- DIRECTIONS -
Exclude the pictures, then restate every entry below exactly.

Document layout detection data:
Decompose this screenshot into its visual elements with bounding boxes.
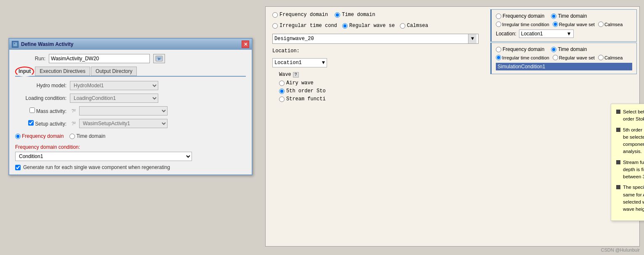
sub1-domain-row: Frequency domain Time domain [496,13,632,19]
sub1-location-arrow: ▼ [567,31,572,37]
setup-activity-select[interactable]: WasimSetupActivity1 [79,119,168,128]
calmsea-radio[interactable] [400,23,405,29]
sub1-regular-item: Regular wave set [553,21,595,27]
sub2-calmsea-item: Calmsea [598,55,623,60]
tooltip-text-1: Select between linear Stokes wave (Airy … [623,108,644,123]
tooltip-item-2: 5th order Stokes wave and Stream functio… [616,126,644,156]
dialog-icon [12,41,19,48]
sub1-regular-label: Regular wave set [559,22,595,27]
regular-label: Regular wave se [349,23,395,29]
sub1-location-label: Location: [496,31,516,37]
wave-option-stream: Stream functi [279,96,357,102]
tooltip-text-3: Stream function can only be selected whe… [623,159,644,181]
hydro-model-label: Hydro model: [15,83,70,89]
time-domain-radio[interactable] [69,134,75,139]
sub2-time-label: Time domain [558,46,587,52]
dialog-titlebar: Define Wasim Activity ✕ [9,39,252,50]
sub1-time-radio[interactable] [551,13,556,19]
sub2-condition-value: SimulationCondition1 [498,64,545,70]
mass-activity-label: Mass activity: [15,107,70,114]
sub1-calmsea-item: Calmsea [598,21,623,27]
condition-select[interactable]: Condition1 [15,152,192,161]
tab-execution[interactable]: Execution Directives [35,67,90,76]
sub1-time-item: Time domain [551,13,587,19]
generate-run-row: Generate run for each single wave compon… [15,164,246,170]
mass-activity-checkbox[interactable] [29,107,35,113]
sub2-calmsea-label: Calmsea [604,55,623,60]
sub2-freq-label: Frequency domain [503,46,544,52]
sub2-time-item: Time domain [551,46,587,52]
sub2-condition-box: SimulationCondition1 [496,63,632,70]
wave-options: Airy wave 5th order Sto Stream functi [279,80,357,102]
regular-radio-item: Regular wave se [342,23,395,29]
sub1-calmsea-label: Calmsea [604,22,623,27]
sub1-irregular-item: Irregular time condition [496,21,549,27]
sub2-irregular-radio[interactable] [496,55,501,60]
sub1-regular-radio[interactable] [553,21,558,27]
freq-domain-label: Frequency domain [22,133,64,139]
sub1-freq-radio[interactable] [496,13,501,19]
sub2-regular-radio[interactable] [553,55,558,60]
airy-radio[interactable] [279,81,285,86]
right-panel: Frequency domain Time domain Irregular t… [265,6,640,247]
hydro-model-select[interactable]: HydroModel1 [70,81,158,90]
location-value: Location1 [274,60,302,66]
tooltip-text-2: 5th order Stokes wave and Stream functio… [623,126,644,156]
stream-label: Stream functi [286,96,326,102]
right-freq-label: Frequency domain [279,12,328,18]
5th-order-label: 5th order Sto [286,88,326,94]
freq-domain-radio-item: Frequency domain [15,133,64,139]
dialog-title: Define Wasim Activity [21,41,73,47]
sub2-freq-radio[interactable] [496,47,501,52]
wave-label: Wave ? [279,72,357,78]
sub2-calmsea-radio[interactable] [598,55,604,60]
bullet-2 [616,128,620,132]
right-time-label: Time domain [342,12,375,18]
sub2-regular-item: Regular wave set [553,55,595,60]
stream-radio[interactable] [279,97,285,102]
close-button[interactable]: ✕ [242,40,249,48]
sub2-time-radio[interactable] [551,47,556,52]
location-select[interactable]: Location1 ▼ [272,58,327,67]
irregular-radio[interactable] [272,23,278,29]
bullet-3 [616,160,620,164]
irregular-label: Irregular time cond [279,23,337,29]
right-time-radio[interactable] [335,12,340,18]
sub1-irregular-radio[interactable] [496,21,501,27]
wave-help-icon[interactable]: ? [293,72,299,78]
run-input[interactable] [49,54,150,63]
tabs-row: Input Execution Directives Output Direct… [15,67,246,77]
sub2-irregular-item: Irregular time condition [496,55,549,60]
sub1-freq-item: Frequency domain [496,13,544,19]
sub2-irregular-label: Irregular time condition [502,55,549,60]
loading-condition-select[interactable]: LoadingCondition1 [70,94,158,103]
freq-domain-radio[interactable] [15,134,21,139]
5th-order-radio[interactable] [279,89,285,94]
tab-input[interactable]: Input [15,67,34,77]
sub1-location-value: Location1 [521,31,543,37]
regular-radio[interactable] [342,23,348,29]
run-label: Run: [15,56,49,62]
dialog-content: Run: Input Execution Directives Output D… [9,50,252,174]
run-icon-button[interactable] [153,54,165,63]
wave-option-5th: 5th order Sto [279,88,357,94]
mass-activity-select[interactable] [79,106,168,115]
designwave-dropdown[interactable]: Designwave_20 ▼ [272,34,479,44]
right-freq-radio[interactable] [272,12,278,18]
tab-output-directory[interactable]: Output Directory [91,67,137,76]
calmsea-radio-item: Calmsea [400,23,428,29]
generate-run-checkbox[interactable] [15,165,21,170]
run-row: Run: [15,54,246,63]
sub1-location-row: Location: Location1 ▼ [496,30,632,38]
sub2-freq-item: Frequency domain [496,46,544,52]
setup-activity-checkbox[interactable] [28,120,34,126]
sub-panel-1: Frequency domain Time domain Irregular t… [490,9,637,42]
freq-domain-condition-label: Frequency domain condition: [15,144,246,150]
location-label: Location: [272,48,300,54]
sub1-calmsea-radio[interactable] [598,21,604,27]
sub1-location-select[interactable]: Location1 ▼ [519,30,574,38]
airy-label: Airy wave [286,80,314,86]
left-dialog: Define Wasim Activity ✕ Run: Input Execu… [8,38,253,175]
domain-radio-group: Frequency domain Time domain [15,132,246,141]
tooltip-text-4: The specification of wave amplitude/wave… [623,184,644,213]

- ANSWER TO THIS PROBLEM -
Decompose this screenshot into its visual elements with bounding boxes.
sub1-domain-row: Frequency domain Time domain [496,13,632,19]
sub1-location-arrow: ▼ [567,31,572,37]
setup-activity-select[interactable]: WasimSetupActivity1 [79,119,168,128]
calmsea-radio[interactable] [400,23,405,29]
sub1-regular-item: Regular wave set [553,21,595,27]
sub2-calmsea-item: Calmsea [598,55,623,60]
tooltip-text-1: Select between linear Stokes wave (Airy … [623,108,644,123]
tooltip-item-2: 5th order Stokes wave and Stream functio… [616,126,644,156]
dialog-icon [12,41,19,48]
sub1-regular-label: Regular wave set [559,22,595,27]
regular-label: Regular wave se [349,23,395,29]
sub1-location-label: Location: [496,31,516,37]
wave-option-stream: Stream functi [279,96,357,102]
tooltip-text-3: Stream function can only be selected whe… [623,159,644,181]
hydro-model-label: Hydro model: [15,83,70,89]
time-domain-radio[interactable] [69,134,75,139]
sub2-time-label: Time domain [558,46,587,52]
dialog-titlebar: Define Wasim Activity ✕ [9,39,252,50]
sub1-time-radio[interactable] [551,13,556,19]
sub2-condition-value: SimulationCondition1 [498,64,545,70]
mass-activity-label: Mass activity: [15,107,70,114]
sub1-calmsea-item: Calmsea [598,21,623,27]
condition-select[interactable]: Condition1 [15,152,192,161]
tab-execution[interactable]: Execution Directives [35,67,90,76]
sub1-time-item: Time domain [551,13,587,19]
generate-run-row: Generate run for each single wave compon… [15,164,246,170]
mass-activity-checkbox[interactable] [29,107,35,113]
sub2-calmsea-label: Calmsea [604,55,623,60]
sub2-freq-label: Frequency domain [503,46,544,52]
sub2-time-item: Time domain [551,46,587,52]
sub2-condition-box: SimulationCondition1 [496,63,632,70]
wave-options: Airy wave 5th order Sto Stream functi [279,80,357,102]
regular-radio-item: Regular wave se [342,23,395,29]
sub1-calmsea-label: Calmsea [604,22,623,27]
sub1-irregular-item: Irregular time condition [496,21,549,27]
sub2-irregular-radio[interactable] [496,55,501,60]
sub1-regular-radio[interactable] [553,21,558,27]
freq-domain-label: Frequency domain [22,133,64,139]
sub1-freq-radio[interactable] [496,13,501,19]
sub2-regular-radio[interactable] [553,55,558,60]
airy-radio[interactable] [279,81,285,86]
right-panel: Frequency domain Time domain Irregular t… [265,6,640,247]
hydro-model-select[interactable]: HydroModel1 [70,81,158,90]
location-value: Location1 [274,60,302,66]
tooltip-text-2: 5th order Stokes wave and Stream functio… [623,126,644,156]
stream-label: Stream functi [286,96,326,102]
right-freq-label: Frequency domain [279,12,328,18]
5th-order-label: 5th order Sto [286,88,326,94]
freq-domain-radio-item: Frequency domain [15,133,64,139]
dialog-title: Define Wasim Activity [21,41,73,47]
sub2-freq-radio[interactable] [496,47,501,52]
wave-label: Wave ? [279,72,357,78]
sub2-calmsea-radio[interactable] [598,55,604,60]
bullet-2 [616,128,620,132]
right-time-label: Time domain [342,12,375,18]
sub2-regular-item: Regular wave set [553,55,595,60]
stream-radio[interactable] [279,97,285,102]
close-button[interactable]: ✕ [242,40,249,48]
sub2-time-radio[interactable] [551,47,556,52]
location-select[interactable]: Location1 ▼ [272,58,327,67]
irregular-radio[interactable] [272,23,278,29]
bullet-3 [616,160,620,164]
irregular-label: Irregular time cond [279,23,337,29]
right-time-radio[interactable] [335,12,340,18]
sub1-irregular-radio[interactable] [496,21,501,27]
wave-help-icon[interactable]: ? [293,72,299,78]
run-input[interactable] [49,54,150,63]
tabs-row: Input Execution Directives Output Direct… [15,67,246,77]
sub2-irregular-item: Irregular time condition [496,55,549,60]
sub1-freq-item: Frequency domain [496,13,544,19]
sub2-irregular-label: Irregular time condition [502,55,549,60]
loading-condition-select[interactable]: LoadingCondition1 [70,94,158,103]
freq-domain-radio[interactable] [15,134,21,139]
5th-order-radio[interactable] [279,89,285,94]
tab-input[interactable]: Input [15,67,34,77]
sub1-location-value: Location1 [521,31,543,37]
regular-radio[interactable] [342,23,348,29]
run-label: Run: [15,56,49,62]
dialog-content: Run: Input Execution Directives Output D… [9,50,252,174]
run-icon-button[interactable] [153,54,165,63]
wave-option-5th: 5th order Sto [279,88,357,94]
mass-activity-select[interactable] [79,106,168,115]
designwave-dropdown[interactable]: Designwave_20 ▼ [272,34,479,44]
right-freq-radio[interactable] [272,12,278,18]
tab-output-directory[interactable]: Output Directory [91,67,137,76]
calmsea-radio-item: Calmsea [400,23,428,29]
generate-run-checkbox[interactable] [15,165,21,170]
run-row: Run: [15,54,246,63]
sub1-location-row: Location: Location1 ▼ [496,30,632,38]
sub2-freq-item: Frequency domain [496,46,544,52]
setup-activity-checkbox[interactable] [28,120,34,126]
sub-panel-1: Frequency domain Time domain Irregular t… [490,9,637,42]
freq-domain-condition-label: Frequency domain condition: [15,144,246,150]
location-label: Location: [272,48,300,54]
sub1-calmsea-radio[interactable] [598,21,604,27]
sub1-location-select[interactable]: Location1 ▼ [519,30,574,38]
airy-label: Airy wave [286,80,314,86]
left-dialog: Define Wasim Activity ✕ Run: Input Execu… [8,38,253,175]
domain-radio-group: Frequency domain Time domain [15,132,246,141]
tooltip-text-4: The specification of wave amplitude/wave… [623,184,644,213]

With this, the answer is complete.